Scatter plot displaying SHAP values for TC. Points vary from blue to red, indicating low to high feature values. Most points cluster around TC values 5 to 10, with SHAP values between -0.3 and 0.1.

Figure 6. Feature dependence plots of total cholesterol. The horizontal axis quantifies the parameter’s numerical range, while the vertical axis corresponds to the computed Shapley values. The color gradient reflects parameter importance, with increasing red saturation indicating higher marginal contributions of specific parameter values to the model’s predictive performance.

Discussion

This study develops a transformer based prediction model for GI complications in pediatric IgAV patients, comparing five algorithmic approaches. Our results demonstrate that the TabPFN model outperforms conventional methods (Random Forest, LightGBM, XGBoost, and CatBoost) in distinguishing between IgAV related abdominal pain and GI, exhibiting superior predictive capabilities.
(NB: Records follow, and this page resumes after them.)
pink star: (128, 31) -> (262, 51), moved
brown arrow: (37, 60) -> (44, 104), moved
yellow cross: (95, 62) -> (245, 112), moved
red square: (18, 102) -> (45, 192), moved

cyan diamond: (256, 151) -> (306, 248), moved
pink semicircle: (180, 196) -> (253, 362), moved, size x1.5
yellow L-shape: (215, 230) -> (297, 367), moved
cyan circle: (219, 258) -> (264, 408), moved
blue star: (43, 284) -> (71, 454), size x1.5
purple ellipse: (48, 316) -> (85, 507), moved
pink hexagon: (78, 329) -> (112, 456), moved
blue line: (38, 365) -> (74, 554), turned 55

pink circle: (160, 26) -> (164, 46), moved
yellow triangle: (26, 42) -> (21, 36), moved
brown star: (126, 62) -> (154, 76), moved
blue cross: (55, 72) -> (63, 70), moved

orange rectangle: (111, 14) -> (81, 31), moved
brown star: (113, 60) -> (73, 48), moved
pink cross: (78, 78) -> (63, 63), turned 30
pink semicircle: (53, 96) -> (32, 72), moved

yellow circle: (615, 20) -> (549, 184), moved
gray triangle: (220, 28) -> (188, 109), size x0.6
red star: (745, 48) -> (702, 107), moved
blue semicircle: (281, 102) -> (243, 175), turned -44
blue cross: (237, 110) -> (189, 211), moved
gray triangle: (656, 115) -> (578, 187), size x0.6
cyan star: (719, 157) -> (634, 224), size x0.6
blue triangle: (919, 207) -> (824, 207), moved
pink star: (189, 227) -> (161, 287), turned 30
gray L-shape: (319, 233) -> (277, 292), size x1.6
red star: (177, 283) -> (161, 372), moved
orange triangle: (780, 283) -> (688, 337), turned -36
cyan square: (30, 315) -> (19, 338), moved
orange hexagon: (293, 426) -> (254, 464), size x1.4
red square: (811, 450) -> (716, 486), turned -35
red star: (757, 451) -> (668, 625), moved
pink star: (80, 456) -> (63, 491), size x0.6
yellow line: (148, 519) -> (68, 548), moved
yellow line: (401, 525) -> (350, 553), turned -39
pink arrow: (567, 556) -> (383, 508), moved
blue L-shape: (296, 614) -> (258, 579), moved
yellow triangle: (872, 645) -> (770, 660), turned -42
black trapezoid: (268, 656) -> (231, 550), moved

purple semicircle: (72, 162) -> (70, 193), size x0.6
Current predictive methodologies for IgAV related GI bleeding predominantly rely on univariate analysis (P < 0.05 threshold) followed by multivariate logistic regression modeling (Su et al., 2025; Yang et al., 2024). While logistic regression remains a fundamental linear approach, its limitations in handling nonlinear relationships often lead to exclusion of potentially valuable variables that fail to meet traditional statistical significance criteria. Recent literature has highlighted ML’s potential in predicting IgAV outcomes, which our findings substantiate (Guo et al., 2025).

Within our cohort of IgAV patients, 224 cases (29%) presented with GI, aligning with established epidemiological data (Sağlam et al., 2025). The TabPFN model achieved exceptional performance metrics (accuracy, precision, recall, F1-score, and the Kappa coefficient) during internal validation, with a macro-average ROC of 0.98. Further demonstrating the superiority of the TabPFN model through rigorous statistical validation using Friedman’s test and Nemenyi’s test. Systematically monitor model fairness using AIF360 to ensure ethical compliance with global standards and mitigate bias arising from data scarcity. This robust predictive capability enables early identification of high-risk patients, allowing clinicians to implement timely interventions during critical treatment windows to mitigate bleeding risks. While promising, the model requires external validation to confirm its generalizability across diverse clinical settings. We have successfully implemented a parameterized model in the local clinical laboratory. Future work will focus on integrating the model into the clinical decision support system or deploying it via Streamlit to facilitate multicenter external validation.

The development of TabPFN stems from the inherent limitations of conventional ML approaches in handling tabular data, particularly when dealing with dataset heterogeneity and raw data complexity. The 2025 release of TabPFN-v2 introduces significant functional enhancements, expanding its capabilities to include not only improved categorical variable analysis but also inaugural support for regression tasks. Notably, the model natively accommodates missing values and outliers without requiring manual feature engineering. With optimal performance on small-to-medium datasets (≤10,000 samples and ≤500 features), TabPFN-v2 demonstrates superior accuracy compared to existing methods while achieving substantially reduced training times. Built on a Generative Transformer architecture, this foundational model supports multiple advanced functionalities including fine-tuning, synthetic data generation, density estimation, and learnable embedding extraction. TabPFN’s unique training paradigm leverages millions of synthetic datasets, showcasing remarkable algorithmic development capabilities. By advancing modeling proficiency across diverse domains, this innovation holds significant potential to accelerate scientific breakthroughs and enhance decision-making processes in various fields.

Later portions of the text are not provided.